*Recorded information*.
-----

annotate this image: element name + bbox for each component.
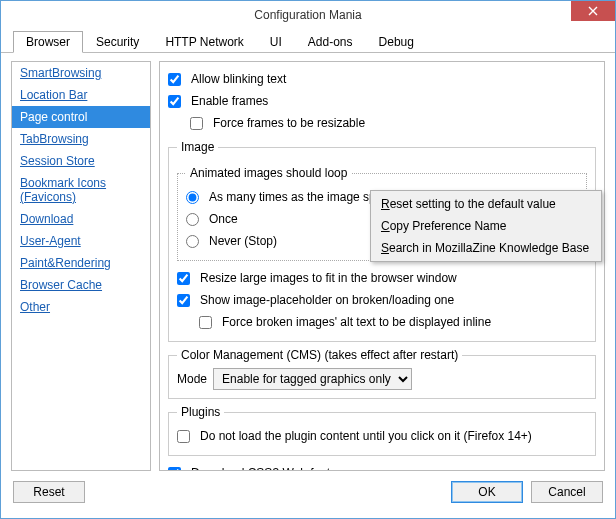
cms-mode-label: Mode — [177, 372, 207, 386]
loop-as-specified-radio[interactable] — [186, 191, 199, 204]
enable-frames-checkbox[interactable] — [168, 95, 181, 108]
plugins-legend: Plugins — [177, 405, 224, 419]
plugins-noload-checkbox[interactable] — [177, 430, 190, 443]
enable-frames-label: Enable frames — [191, 94, 268, 108]
cms-legend: Color Management (CMS) (takes effect aft… — [177, 348, 462, 362]
context-reset-default-text: eset setting to the default value — [390, 197, 556, 211]
settings-panel[interactable]: Allow blinking text Enable frames Force … — [159, 61, 605, 471]
force-alt-inline-label: Force broken images' alt text to be disp… — [222, 315, 491, 329]
main-tabs: Browser Security HTTP Network UI Add-ons… — [1, 29, 615, 53]
tab-ui[interactable]: UI — [257, 31, 295, 52]
reset-button[interactable]: Reset — [13, 481, 85, 503]
show-placeholder-checkbox[interactable] — [177, 294, 190, 307]
tab-http-network[interactable]: HTTP Network — [152, 31, 256, 52]
window-close-button[interactable] — [571, 1, 615, 21]
resize-large-label: Resize large images to fit in the browse… — [200, 271, 457, 285]
context-copy-pref-name-text: opy Preference Name — [390, 219, 507, 233]
context-copy-pref-name[interactable]: Copy Preference Name — [371, 215, 601, 237]
cms-mode-select[interactable]: Enable for tagged graphics only — [213, 368, 412, 390]
sidebar[interactable]: SmartBrowsing Location Bar Page control … — [11, 61, 151, 471]
sidebar-item-smartbrowsing[interactable]: SmartBrowsing — [12, 62, 150, 84]
loop-once-label: Once — [209, 212, 238, 226]
plugins-noload-label: Do not load the plugin content until you… — [200, 429, 532, 443]
tab-browser[interactable]: Browser — [13, 31, 83, 53]
css3-webfonts-checkbox[interactable] — [168, 467, 181, 472]
sidebar-item-user-agent[interactable]: User-Agent — [12, 230, 150, 252]
sidebar-item-download[interactable]: Download — [12, 208, 150, 230]
allow-blinking-checkbox[interactable] — [168, 73, 181, 86]
window-title: Configuration Mania — [254, 8, 361, 22]
allow-blinking-label: Allow blinking text — [191, 72, 286, 86]
sidebar-item-paint-rendering[interactable]: Paint&Rendering — [12, 252, 150, 274]
tab-security[interactable]: Security — [83, 31, 152, 52]
force-resizable-label: Force frames to be resizable — [213, 116, 365, 130]
dialog-footer: Reset OK Cancel — [1, 471, 615, 513]
cancel-button[interactable]: Cancel — [531, 481, 603, 503]
sidebar-item-location-bar[interactable]: Location Bar — [12, 84, 150, 106]
loop-never-radio[interactable] — [186, 235, 199, 248]
context-reset-default[interactable]: Reset setting to the default value — [371, 193, 601, 215]
sidebar-item-other[interactable]: Other — [12, 296, 150, 318]
sidebar-item-bookmark-icons[interactable]: Bookmark Icons (Favicons) — [12, 172, 150, 208]
force-resizable-checkbox[interactable] — [190, 117, 203, 130]
close-icon — [588, 6, 598, 16]
sidebar-item-browser-cache[interactable]: Browser Cache — [12, 274, 150, 296]
context-search-mozillazine-text: earch in MozillaZine Knowledge Base — [389, 241, 589, 255]
resize-large-checkbox[interactable] — [177, 272, 190, 285]
loop-never-label: Never (Stop) — [209, 234, 277, 248]
image-legend: Image — [177, 140, 218, 154]
css3-webfonts-label: Download CSS3 Web fonts — [191, 466, 336, 471]
context-menu: Reset setting to the default value Copy … — [370, 190, 602, 262]
show-placeholder-label: Show image-placeholder on broken/loading… — [200, 293, 454, 307]
sidebar-item-session-store[interactable]: Session Store — [12, 150, 150, 172]
loop-once-radio[interactable] — [186, 213, 199, 226]
plugins-group: Plugins Do not load the plugin content u… — [168, 405, 596, 456]
ok-button[interactable]: OK — [451, 481, 523, 503]
tab-debug[interactable]: Debug — [366, 31, 427, 52]
sidebar-item-page-control[interactable]: Page control — [12, 106, 150, 128]
title-bar: Configuration Mania — [1, 1, 615, 29]
force-alt-inline-checkbox[interactable] — [199, 316, 212, 329]
tab-addons[interactable]: Add-ons — [295, 31, 366, 52]
cms-group: Color Management (CMS) (takes effect aft… — [168, 348, 596, 399]
animated-loop-legend: Animated images should loop — [186, 166, 351, 180]
context-search-mozillazine[interactable]: Search in MozillaZine Knowledge Base — [371, 237, 601, 259]
sidebar-item-tabbrowsing[interactable]: TabBrowsing — [12, 128, 150, 150]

-----

*Problem requirements*. Pull every line containing "legend" from the entries above and copy it.

*Response*.
plugins-legend: Plugins — [177, 405, 224, 419]
cms-legend: Color Management (CMS) (takes effect aft… — [177, 348, 462, 362]
image-legend: Image — [177, 140, 218, 154]
animated-loop-legend: Animated images should loop — [186, 166, 351, 180]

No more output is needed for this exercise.